In 2023, fast fashion accelerated. Following in the footsteps of e-commerce giant and market leader Shein, a cohort of challengers has upended the competitive landscape by producing fashion quicker and cheaper than before. The first generation of fast-fashion heavyweights, like H&M and Zara, that introduced the concept of trendy runway-inspired fashion at affordable prices has before been challenged by a second generation of digital-first fast-fashion players like Asos and Boohoo. Now, a third generation of companies is making its mark. Rising players include Temu - a marketplace owned by China-based PDD Holdings, which overtook Amazon as the most-downloaded shopping app in the US and in most of the other 16 markets in which it operates just months after launching; Turkey-based Trendyol, a marketplace backed by Chinese internet giant Alibaba; and Cider, a US-based retailer targeting Gen-Z with a third-generation fast-fashion business model.
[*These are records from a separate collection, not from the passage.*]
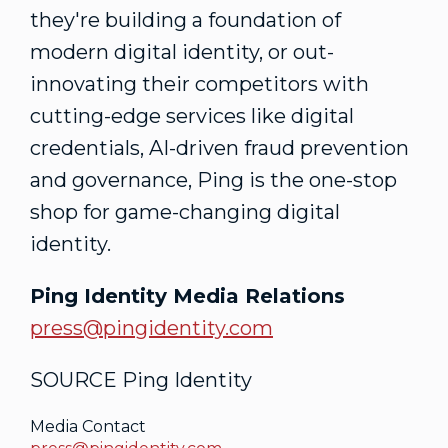
they're building a foundation of
modern digital identity, or out-
innovating their competitors with
cutting-edge services like digital
credentials, AI-driven
fraud
prevention
and governance, Ping is the one-stop
shop for game-changing digital
identity.
Ping Identity Media Relations
press@pingidentity.com
SOURCE Ping Identity
Media Contact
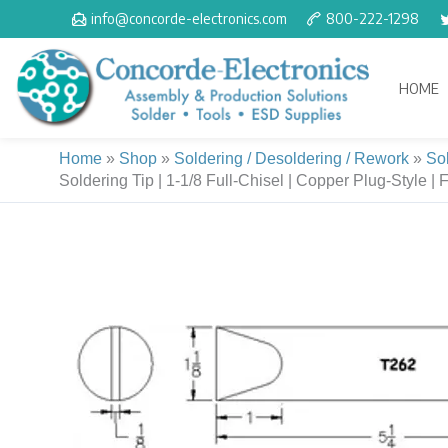
Skip
info@concorde-electronics.com
800-222-1298
to
content
HOME
Home
»
Shop
»
Soldering / Desoldering / Rework
»
So
Soldering Tip | 1-1/8 Full-Chisel | Copper Plug-Style | 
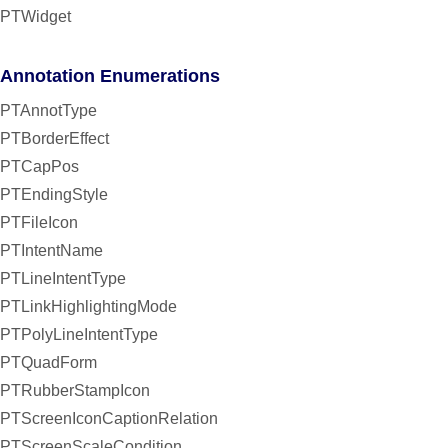
PTWidget
Annotation Enumerations
PTAnnotType
PTBorderEffect
PTCapPos
PTEndingStyle
PTFileIcon
PTIntentName
PTLineIntentType
PTLinkHighlightingMode
PTPolyLineIntentType
PTQuadForm
PTRubberStampIcon
PTScreenIconCaptionRelation
PTScreenScaleCondition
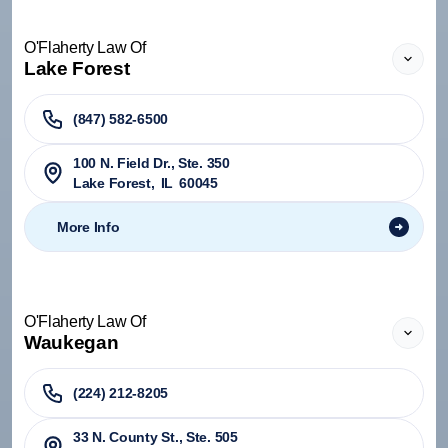
O'Flaherty Law Of
Lake Forest
(847) 582-6500
100 N. Field Dr., Ste. 350
Lake Forest
,
IL
60045
More Info
O'Flaherty Law Of
Waukegan
(224) 212-8205
33 N. County St., Ste. 505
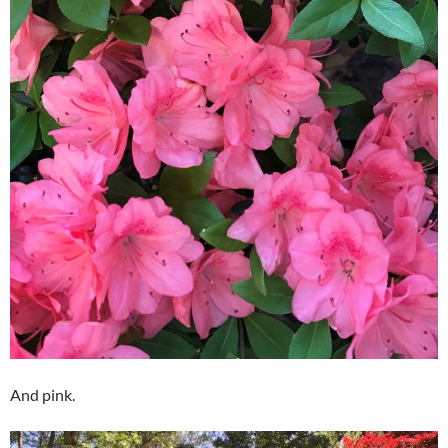
And pink.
These companies, with their ultra-low prices and rapid turnover of trendy styles, have captured the attention of consumers in western markets. Two companies stand out in this regard: Shein and Temu (which are the focus of this analysis). According to the BoF-McKinsey State of Fashion 2024 Consumer Survey, 40 percent of US consumers have shopped at Shein or Temu in the past 12 months; in the UK, a newer market for the retailers, that figure is at 26 percent. Meanwhile, consumers indicate they are looking to increase their spend with these players: net future purchase intent for Shein and Temu is, on average, 18 percentage points higher than that of first-generation competitors.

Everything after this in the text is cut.